• [What to do]
Search the entries for lines that contain the word "Blue", and report each one found.

(Collected data)

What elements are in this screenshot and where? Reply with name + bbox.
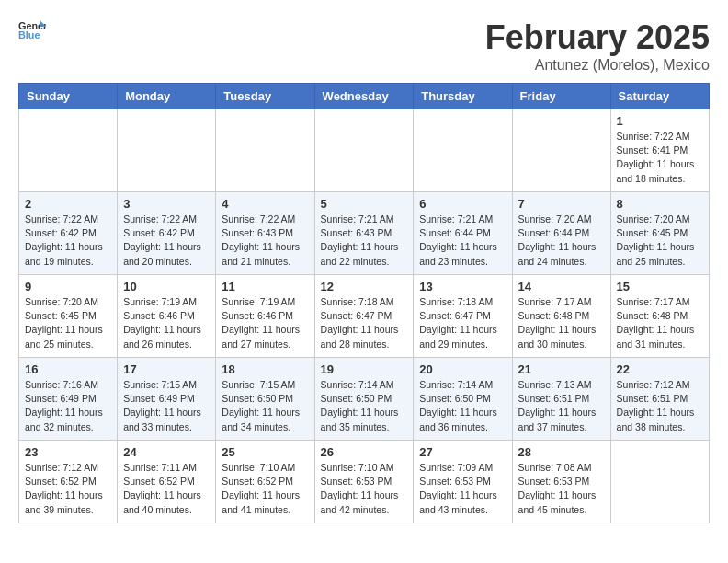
- table-row: 22Sunrise: 7:12 AM Sunset: 6:51 PM Dayli…: [610, 358, 709, 441]
- table-row: 23Sunrise: 7:12 AM Sunset: 6:52 PM Dayli…: [19, 441, 118, 523]
- table-row: 28Sunrise: 7:08 AM Sunset: 6:53 PM Dayli…: [512, 441, 610, 523]
- day-number: 16: [25, 362, 111, 376]
- day-info: Sunrise: 7:19 AM Sunset: 6:46 PM Dayligh…: [123, 295, 210, 351]
- day-info: Sunrise: 7:22 AM Sunset: 6:42 PM Dayligh…: [123, 213, 210, 269]
- day-number: 14: [518, 280, 605, 293]
- day-number: 15: [617, 280, 703, 293]
- week-row-4: 16Sunrise: 7:16 AM Sunset: 6:49 PM Dayli…: [19, 358, 710, 441]
- table-row: 2Sunrise: 7:22 AM Sunset: 6:42 PM Daylig…: [19, 192, 118, 275]
- header-wednesday: Wednesday: [314, 84, 414, 109]
- table-row: 21Sunrise: 7:13 AM Sunset: 6:51 PM Dayli…: [512, 358, 610, 441]
- day-number: 21: [518, 362, 605, 376]
- day-number: 23: [25, 445, 111, 459]
- day-info: Sunrise: 7:14 AM Sunset: 6:50 PM Dayligh…: [321, 378, 408, 434]
- table-row: 15Sunrise: 7:17 AM Sunset: 6:48 PM Dayli…: [610, 275, 709, 358]
- table-row: 3Sunrise: 7:22 AM Sunset: 6:42 PM Daylig…: [118, 192, 216, 275]
- day-number: 3: [123, 197, 210, 211]
- table-row: 26Sunrise: 7:10 AM Sunset: 6:53 PM Dayli…: [314, 441, 414, 523]
- day-info: Sunrise: 7:20 AM Sunset: 6:45 PM Dayligh…: [25, 295, 111, 351]
- header-tuesday: Tuesday: [216, 84, 314, 109]
- table-row: 13Sunrise: 7:18 AM Sunset: 6:47 PM Dayli…: [414, 275, 512, 358]
- calendar-table: Sunday Monday Tuesday Wednesday Thursday…: [18, 83, 710, 523]
- week-row-3: 9Sunrise: 7:20 AM Sunset: 6:45 PM Daylig…: [19, 275, 710, 358]
- day-number: 20: [419, 362, 506, 376]
- logo: General Blue: [18, 18, 46, 40]
- table-row: 4Sunrise: 7:22 AM Sunset: 6:43 PM Daylig…: [216, 192, 314, 275]
- day-info: Sunrise: 7:22 AM Sunset: 6:41 PM Dayligh…: [617, 130, 703, 186]
- day-info: Sunrise: 7:21 AM Sunset: 6:43 PM Dayligh…: [321, 213, 408, 269]
- table-row: 14Sunrise: 7:17 AM Sunset: 6:48 PM Dayli…: [512, 275, 610, 358]
- day-info: Sunrise: 7:15 AM Sunset: 6:49 PM Dayligh…: [123, 378, 210, 434]
- table-row: [19, 109, 118, 192]
- table-row: 17Sunrise: 7:15 AM Sunset: 6:49 PM Dayli…: [118, 358, 216, 441]
- table-row: [118, 109, 216, 192]
- day-number: 22: [617, 362, 703, 376]
- day-info: Sunrise: 7:09 AM Sunset: 6:53 PM Dayligh…: [419, 461, 506, 517]
- table-row: [314, 109, 414, 192]
- day-info: Sunrise: 7:11 AM Sunset: 6:52 PM Dayligh…: [123, 461, 210, 517]
- table-row: 24Sunrise: 7:11 AM Sunset: 6:52 PM Dayli…: [118, 441, 216, 523]
- table-row: [512, 109, 610, 192]
- header-monday: Monday: [118, 84, 216, 109]
- day-number: 10: [123, 280, 210, 293]
- day-number: 11: [222, 280, 308, 293]
- table-row: 7Sunrise: 7:20 AM Sunset: 6:44 PM Daylig…: [512, 192, 610, 275]
- week-row-5: 23Sunrise: 7:12 AM Sunset: 6:52 PM Dayli…: [19, 441, 710, 523]
- day-info: Sunrise: 7:10 AM Sunset: 6:52 PM Dayligh…: [222, 461, 308, 517]
- day-number: 1: [617, 114, 703, 128]
- day-number: 12: [321, 280, 408, 293]
- logo-icon: General Blue: [18, 18, 46, 40]
- title-area: February 2025 Antunez (Morelos), Mexico: [485, 18, 710, 74]
- day-number: 9: [25, 280, 111, 293]
- week-row-1: 1Sunrise: 7:22 AM Sunset: 6:41 PM Daylig…: [19, 109, 710, 192]
- day-number: 4: [222, 197, 308, 211]
- day-info: Sunrise: 7:21 AM Sunset: 6:44 PM Dayligh…: [419, 213, 506, 269]
- day-number: 2: [25, 197, 111, 211]
- day-number: 7: [518, 197, 605, 211]
- day-number: 18: [222, 362, 308, 376]
- table-row: 8Sunrise: 7:20 AM Sunset: 6:45 PM Daylig…: [610, 192, 709, 275]
- day-info: Sunrise: 7:10 AM Sunset: 6:53 PM Dayligh…: [321, 461, 408, 517]
- table-row: 25Sunrise: 7:10 AM Sunset: 6:52 PM Dayli…: [216, 441, 314, 523]
- day-info: Sunrise: 7:12 AM Sunset: 6:51 PM Dayligh…: [617, 378, 703, 434]
- day-info: Sunrise: 7:12 AM Sunset: 6:52 PM Dayligh…: [25, 461, 111, 517]
- day-number: 17: [123, 362, 210, 376]
- table-row: 18Sunrise: 7:15 AM Sunset: 6:50 PM Dayli…: [216, 358, 314, 441]
- day-info: Sunrise: 7:22 AM Sunset: 6:43 PM Dayligh…: [222, 213, 308, 269]
- weekday-header-row: Sunday Monday Tuesday Wednesday Thursday…: [19, 84, 710, 109]
- table-row: 1Sunrise: 7:22 AM Sunset: 6:41 PM Daylig…: [610, 109, 709, 192]
- day-number: 26: [321, 445, 408, 459]
- day-info: Sunrise: 7:19 AM Sunset: 6:46 PM Dayligh…: [222, 295, 308, 351]
- day-info: Sunrise: 7:13 AM Sunset: 6:51 PM Dayligh…: [518, 378, 605, 434]
- table-row: 5Sunrise: 7:21 AM Sunset: 6:43 PM Daylig…: [314, 192, 414, 275]
- location-subtitle: Antunez (Morelos), Mexico: [485, 57, 710, 74]
- table-row: 16Sunrise: 7:16 AM Sunset: 6:49 PM Dayli…: [19, 358, 118, 441]
- table-row: 9Sunrise: 7:20 AM Sunset: 6:45 PM Daylig…: [19, 275, 118, 358]
- table-row: 19Sunrise: 7:14 AM Sunset: 6:50 PM Dayli…: [314, 358, 414, 441]
- day-info: Sunrise: 7:14 AM Sunset: 6:50 PM Dayligh…: [419, 378, 506, 434]
- day-number: 19: [321, 362, 408, 376]
- header-thursday: Thursday: [414, 84, 512, 109]
- day-number: 28: [518, 445, 605, 459]
- table-row: 6Sunrise: 7:21 AM Sunset: 6:44 PM Daylig…: [414, 192, 512, 275]
- table-row: 27Sunrise: 7:09 AM Sunset: 6:53 PM Dayli…: [414, 441, 512, 523]
- day-info: Sunrise: 7:20 AM Sunset: 6:44 PM Dayligh…: [518, 213, 605, 269]
- day-info: Sunrise: 7:15 AM Sunset: 6:50 PM Dayligh…: [222, 378, 308, 434]
- day-info: Sunrise: 7:17 AM Sunset: 6:48 PM Dayligh…: [617, 295, 703, 351]
- table-row: [414, 109, 512, 192]
- table-row: 20Sunrise: 7:14 AM Sunset: 6:50 PM Dayli…: [414, 358, 512, 441]
- header-saturday: Saturday: [610, 84, 709, 109]
- day-info: Sunrise: 7:18 AM Sunset: 6:47 PM Dayligh…: [321, 295, 408, 351]
- day-number: 25: [222, 445, 308, 459]
- day-number: 13: [419, 280, 506, 293]
- day-number: 6: [419, 197, 506, 211]
- day-info: Sunrise: 7:16 AM Sunset: 6:49 PM Dayligh…: [25, 378, 111, 434]
- week-row-2: 2Sunrise: 7:22 AM Sunset: 6:42 PM Daylig…: [19, 192, 710, 275]
- header-sunday: Sunday: [19, 84, 118, 109]
- header-friday: Friday: [512, 84, 610, 109]
- day-info: Sunrise: 7:20 AM Sunset: 6:45 PM Dayligh…: [617, 213, 703, 269]
- table-row: 11Sunrise: 7:19 AM Sunset: 6:46 PM Dayli…: [216, 275, 314, 358]
- table-row: 12Sunrise: 7:18 AM Sunset: 6:47 PM Dayli…: [314, 275, 414, 358]
- day-info: Sunrise: 7:22 AM Sunset: 6:42 PM Dayligh…: [25, 213, 111, 269]
- day-info: Sunrise: 7:18 AM Sunset: 6:47 PM Dayligh…: [419, 295, 506, 351]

• [Written response]
- logo: General Blue: [18, 18, 46, 40]
- logo-icon: General Blue: [18, 18, 46, 40]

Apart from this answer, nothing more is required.